橘者 實左倍花左倍 其葉左倍 枝尓霜雖降 益常葉之樹

作者

聖武天皇(しょうむてんのう)

よみ

橘(たちばな)は、実さへ花さへ、その葉さへ、枝(え)に霜(しも)降れど、いや常葉(とこは)の木

橘 万葉植物園にて 撮影 by きょう

意味

橘(たちばな)は、実や花やその葉もすばらいものですが、枝に霜(しも)が降っても、ますます栄える常葉の木ですね。

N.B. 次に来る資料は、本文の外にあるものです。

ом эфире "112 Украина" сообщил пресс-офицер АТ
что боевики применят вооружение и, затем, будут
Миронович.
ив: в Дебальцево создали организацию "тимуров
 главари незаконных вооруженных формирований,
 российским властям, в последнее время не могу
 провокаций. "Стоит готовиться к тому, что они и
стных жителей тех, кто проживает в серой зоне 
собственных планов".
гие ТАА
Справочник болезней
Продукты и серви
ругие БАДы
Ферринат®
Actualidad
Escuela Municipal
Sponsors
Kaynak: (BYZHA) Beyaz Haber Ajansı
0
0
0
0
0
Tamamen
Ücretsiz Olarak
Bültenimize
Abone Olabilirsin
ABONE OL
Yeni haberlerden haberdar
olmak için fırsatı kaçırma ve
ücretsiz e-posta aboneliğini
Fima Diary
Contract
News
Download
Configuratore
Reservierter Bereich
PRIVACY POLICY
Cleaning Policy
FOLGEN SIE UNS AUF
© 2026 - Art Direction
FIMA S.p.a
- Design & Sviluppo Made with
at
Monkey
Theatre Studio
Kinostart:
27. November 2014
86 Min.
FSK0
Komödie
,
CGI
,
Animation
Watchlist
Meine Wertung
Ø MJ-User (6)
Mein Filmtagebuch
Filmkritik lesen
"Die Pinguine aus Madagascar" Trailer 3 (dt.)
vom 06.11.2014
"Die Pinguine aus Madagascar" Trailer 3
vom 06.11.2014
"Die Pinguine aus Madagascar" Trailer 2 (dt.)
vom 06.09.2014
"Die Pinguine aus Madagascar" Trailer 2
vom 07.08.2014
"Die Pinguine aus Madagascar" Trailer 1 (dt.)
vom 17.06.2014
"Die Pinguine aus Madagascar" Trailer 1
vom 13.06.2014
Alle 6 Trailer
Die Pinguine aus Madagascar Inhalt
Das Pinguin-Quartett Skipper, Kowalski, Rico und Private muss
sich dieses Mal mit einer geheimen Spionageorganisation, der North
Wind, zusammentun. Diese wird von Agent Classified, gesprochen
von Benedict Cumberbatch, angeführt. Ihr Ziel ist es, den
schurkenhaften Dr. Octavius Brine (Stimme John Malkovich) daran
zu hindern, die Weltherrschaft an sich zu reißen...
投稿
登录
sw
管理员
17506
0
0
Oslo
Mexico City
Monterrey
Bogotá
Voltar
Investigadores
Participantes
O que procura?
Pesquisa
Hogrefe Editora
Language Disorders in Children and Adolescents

この歌の題詞には、「天平8年(西暦736年)11月、左大辨(さだいべん)葛城王(かつらぎのおおきみ)らに橘氏(たちばなし)の姓を賜(たまわ)ったときに聖武天皇(しょうむてんのう)が詠まれた歌一首」とあります。

補足

この歌の左注には、「右の歌、冬11月9日、従三位葛城王、従四位上佐為王(さいのおおきみ)等、皇族の高名ある地位を辞して、外家之橘の姓を賜ることが終了しました。このとき、太上天皇(たいじょうてんのう: 元正天皇)、聖武天皇、皇后(光明皇后)が共に皇后宮においでになり、宴を催されて橘を祝う歌をお作りになり、併(あわ)せて橘宿祢(たちばなのすくね)らに御酒を賜りました。また、この歌は太上天皇の歌とも云われています。但し、聖武天皇と皇后の歌がそれぞれ一首あったとのことです。その歌は無くなっており、今探しても見つかりません。残っている書類を調べてみたところ、天平8年八年11月9日に葛城王(かつらぎのおおきみ)たちが橘宿祢(たちばなのすくね)の姓を申請し、17日に橘宿祢を賜わったとあります。」とあります。